If you visit West Laurel Hill Cemetery in Bala Cynwyd, Pennsylvania, don't waste time looking at paper maps in order to find someone buried there. Instead, pull out your smart phone and get directions to navigate directly to the grave. You can do this because West Laurel Hill is the first cemetery to go mobile on a smartphone or tablet device.

"Following our tradition of embracing new trends and technology, West Laurel Hill is helping to revolutionize the way families memorialize and rediscover their heritage with the development of an award winning app for cemeteries," says Alexander L. "Pete" Hoskins, President & CEO.

West Laurel Hill's creative directive combined with the work of the webCemeteries.com staff who programmed the app has created what has been recognized as groundbreaking technology for the cemetery industry. The app has been recognized by the ICCFA as the most personalized industry product of 2011 with the KIP Award, and many cemeteries across the country have begun implementing the app, including West Laurel Hill's sister cemetery, Laurel Hill, Allegheny Cemetery in Pittsburgh, PA, and Gethsemane Cemetery in Reading, PA.

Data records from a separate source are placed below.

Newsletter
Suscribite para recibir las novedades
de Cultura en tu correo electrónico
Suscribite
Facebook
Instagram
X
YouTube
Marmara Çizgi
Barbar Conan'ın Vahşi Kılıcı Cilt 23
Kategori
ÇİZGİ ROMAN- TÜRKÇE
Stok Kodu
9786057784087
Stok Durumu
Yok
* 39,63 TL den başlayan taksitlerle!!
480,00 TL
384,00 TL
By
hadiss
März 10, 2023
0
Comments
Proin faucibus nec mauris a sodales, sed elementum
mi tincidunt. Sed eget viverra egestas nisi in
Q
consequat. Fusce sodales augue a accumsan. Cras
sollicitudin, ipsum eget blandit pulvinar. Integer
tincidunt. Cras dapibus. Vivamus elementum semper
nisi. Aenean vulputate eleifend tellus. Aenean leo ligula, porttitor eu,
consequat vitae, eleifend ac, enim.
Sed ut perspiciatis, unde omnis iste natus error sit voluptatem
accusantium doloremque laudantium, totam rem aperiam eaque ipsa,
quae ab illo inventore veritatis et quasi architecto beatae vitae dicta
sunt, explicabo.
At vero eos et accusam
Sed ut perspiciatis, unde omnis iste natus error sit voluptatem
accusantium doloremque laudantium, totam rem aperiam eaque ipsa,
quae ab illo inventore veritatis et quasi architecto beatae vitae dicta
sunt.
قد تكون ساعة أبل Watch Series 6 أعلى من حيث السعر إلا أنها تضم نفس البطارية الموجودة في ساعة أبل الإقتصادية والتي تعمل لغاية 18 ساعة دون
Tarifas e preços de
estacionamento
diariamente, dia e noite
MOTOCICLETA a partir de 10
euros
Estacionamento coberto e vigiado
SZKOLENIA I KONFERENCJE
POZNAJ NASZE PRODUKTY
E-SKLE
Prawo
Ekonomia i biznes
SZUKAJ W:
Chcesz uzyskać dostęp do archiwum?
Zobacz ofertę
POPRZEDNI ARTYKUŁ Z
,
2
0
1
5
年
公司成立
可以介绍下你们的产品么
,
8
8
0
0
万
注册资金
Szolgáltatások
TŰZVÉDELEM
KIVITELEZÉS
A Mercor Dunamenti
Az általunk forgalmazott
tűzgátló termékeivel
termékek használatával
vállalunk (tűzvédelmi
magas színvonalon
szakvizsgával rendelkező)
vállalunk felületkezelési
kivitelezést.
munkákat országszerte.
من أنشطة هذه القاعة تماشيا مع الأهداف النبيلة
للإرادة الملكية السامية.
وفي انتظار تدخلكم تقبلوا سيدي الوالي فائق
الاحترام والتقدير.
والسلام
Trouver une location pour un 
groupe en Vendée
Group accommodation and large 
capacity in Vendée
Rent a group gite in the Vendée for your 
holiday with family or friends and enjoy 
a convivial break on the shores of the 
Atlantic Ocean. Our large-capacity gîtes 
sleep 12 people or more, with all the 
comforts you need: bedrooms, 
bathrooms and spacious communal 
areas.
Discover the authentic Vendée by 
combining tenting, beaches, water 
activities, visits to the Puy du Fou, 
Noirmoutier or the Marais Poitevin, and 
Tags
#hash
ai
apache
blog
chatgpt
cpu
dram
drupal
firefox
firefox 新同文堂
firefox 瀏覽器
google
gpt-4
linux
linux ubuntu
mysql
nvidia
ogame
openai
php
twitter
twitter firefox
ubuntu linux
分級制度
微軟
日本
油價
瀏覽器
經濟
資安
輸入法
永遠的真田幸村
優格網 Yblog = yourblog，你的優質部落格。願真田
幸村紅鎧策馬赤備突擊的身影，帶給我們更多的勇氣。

The app is fundamentally transforming the way that these cemeteries locate graves, serve their families, memorialize the deceased, provide walking tours, create work orders, index and map trees, access documents from the field and more.

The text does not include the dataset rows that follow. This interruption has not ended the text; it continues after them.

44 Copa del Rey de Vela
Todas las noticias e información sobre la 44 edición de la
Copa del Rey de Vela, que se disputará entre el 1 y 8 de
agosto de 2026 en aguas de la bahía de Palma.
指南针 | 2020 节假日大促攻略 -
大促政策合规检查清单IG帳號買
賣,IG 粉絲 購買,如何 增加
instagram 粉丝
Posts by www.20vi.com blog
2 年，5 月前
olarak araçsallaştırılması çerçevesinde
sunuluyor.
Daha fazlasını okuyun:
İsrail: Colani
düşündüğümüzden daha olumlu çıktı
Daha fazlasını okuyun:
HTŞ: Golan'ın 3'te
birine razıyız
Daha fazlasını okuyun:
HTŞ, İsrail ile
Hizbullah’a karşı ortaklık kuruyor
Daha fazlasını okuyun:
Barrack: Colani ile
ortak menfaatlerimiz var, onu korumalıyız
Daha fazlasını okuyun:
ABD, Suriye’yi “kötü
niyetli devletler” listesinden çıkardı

Digital Memorials: Creating Experiences

At the grave-site, the app delivers a truly timeless digital memorial to the deceased. "Families can create a digital memorial with their loved one's life story, pictures and videos," says Eric Robuck, President of webCemeteries.com, the company that programmed the app. "This memorial is electronically linked to the longitude and latitude of the grave and can be viewed from a mobile device. The life will be remembered and the grave can be found even in the absence of a physical headstone or paper map."

These new digital memorials stand in stark contrast to any memorialization option available in the past. Prior to this app, cemetery memorialization consisted of a physical marker with an inscription and perhaps a photo, or at best an optional barcode that could be scanned to retrieve a memorial page. These forms of physical memorialization are all susceptible to physical deterioration and the threats of age. By contrast, the mobile app relies on the site's longitude and latitude — a reference point that will never change. All prior forms of memorialization still required using paper records and maps to navigate to the grave, and no prior method offered digitally enhanced memorialization for every person in the cemetery.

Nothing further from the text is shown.